One need only point to the recent Farm Bill and how the media milked dry, with help from the Environmental Working Group, the question of "subsidies" and "greedy" farmers as underscoring my alarm over the aforementioned NFU release.

What makes this all the more frustrating, however, is in essence the NFU is right in raising the issue of the "minimizing negative domestic market impact" because it again raises the basic issue family farm agriculture must deal with -- a fair price for what it produces.

But I would argue raising that issue in this specific context was not the time nor place to do it. Rather a more appropriate time and place to make the fair price argument forcefully and clearly would have been a few weeks ago when North Carolina tobacco farmer Douglas W. Watson sat on his Deere tractor in the Constitutional Gardens Pool between the Washington Monument and Lincoln Memorial. With an American flag flying upside down, a recognized signal of distress, Watson for nearly 72 hours sought in his own way to get the attention of the government and the American public to the plight of rural America and family farmers.

The media made much of the fact that his protest was centered around a cut in his tobacco subsidy. Yet, at the heart of Watson's protest was the unfair and unjust below-cost-of-production prices family farmers are being paid today whether that be in tobacco, grain, meat, poultry, fruits, vegetables, etc.

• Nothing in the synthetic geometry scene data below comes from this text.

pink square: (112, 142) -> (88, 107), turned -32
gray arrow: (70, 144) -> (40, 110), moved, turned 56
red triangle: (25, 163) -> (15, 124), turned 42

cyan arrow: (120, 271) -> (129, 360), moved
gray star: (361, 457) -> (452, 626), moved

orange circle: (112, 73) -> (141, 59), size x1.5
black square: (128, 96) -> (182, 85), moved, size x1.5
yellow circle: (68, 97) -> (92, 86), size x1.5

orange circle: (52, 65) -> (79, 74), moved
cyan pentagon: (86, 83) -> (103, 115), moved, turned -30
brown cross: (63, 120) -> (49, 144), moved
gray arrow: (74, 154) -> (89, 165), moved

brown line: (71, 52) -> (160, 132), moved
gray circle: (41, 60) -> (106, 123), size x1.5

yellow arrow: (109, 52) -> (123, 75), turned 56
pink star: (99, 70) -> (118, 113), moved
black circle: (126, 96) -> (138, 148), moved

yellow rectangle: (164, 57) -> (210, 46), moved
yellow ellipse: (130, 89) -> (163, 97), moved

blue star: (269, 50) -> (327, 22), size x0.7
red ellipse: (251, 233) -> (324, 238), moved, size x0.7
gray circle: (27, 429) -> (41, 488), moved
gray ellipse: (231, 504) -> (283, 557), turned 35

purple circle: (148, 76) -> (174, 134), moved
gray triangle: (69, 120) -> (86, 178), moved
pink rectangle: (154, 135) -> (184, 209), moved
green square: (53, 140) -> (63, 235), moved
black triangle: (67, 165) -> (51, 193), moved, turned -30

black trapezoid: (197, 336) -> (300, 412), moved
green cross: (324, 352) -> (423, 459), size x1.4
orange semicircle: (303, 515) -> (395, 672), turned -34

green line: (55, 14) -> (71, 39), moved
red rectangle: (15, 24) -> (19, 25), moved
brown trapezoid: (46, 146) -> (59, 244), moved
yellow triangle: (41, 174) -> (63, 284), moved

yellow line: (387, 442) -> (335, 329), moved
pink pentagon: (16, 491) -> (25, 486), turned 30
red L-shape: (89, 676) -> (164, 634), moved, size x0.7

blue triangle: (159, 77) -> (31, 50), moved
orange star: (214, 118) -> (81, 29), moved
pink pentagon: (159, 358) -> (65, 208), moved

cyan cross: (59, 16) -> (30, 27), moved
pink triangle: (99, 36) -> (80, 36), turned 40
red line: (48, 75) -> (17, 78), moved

Tragically the reaction to Watson's protest was not simply the expected media ignorance and public and official Washington reaction to his action, but the total silence and any kind of empathetic support from Watson's fellow family farmers nationwide.

Recently on television I was watching a rerun of the classic 1950's anti-war film On the Beach. It is the story of the aftermath of a nuclear holocaust that spells the end of the world. Only southern Australia and the city of Melbourne remains alive and the movie deals with how the people there begin to cope with inevitable death.

As they seek to go about their everyday lives they pass a platform in the center of the city where a Salvation Army group are preaching and a band is playing. Above the platform is stretched a banner which lasts until death comes to the city, and which reads: "There Is Still Time Brother."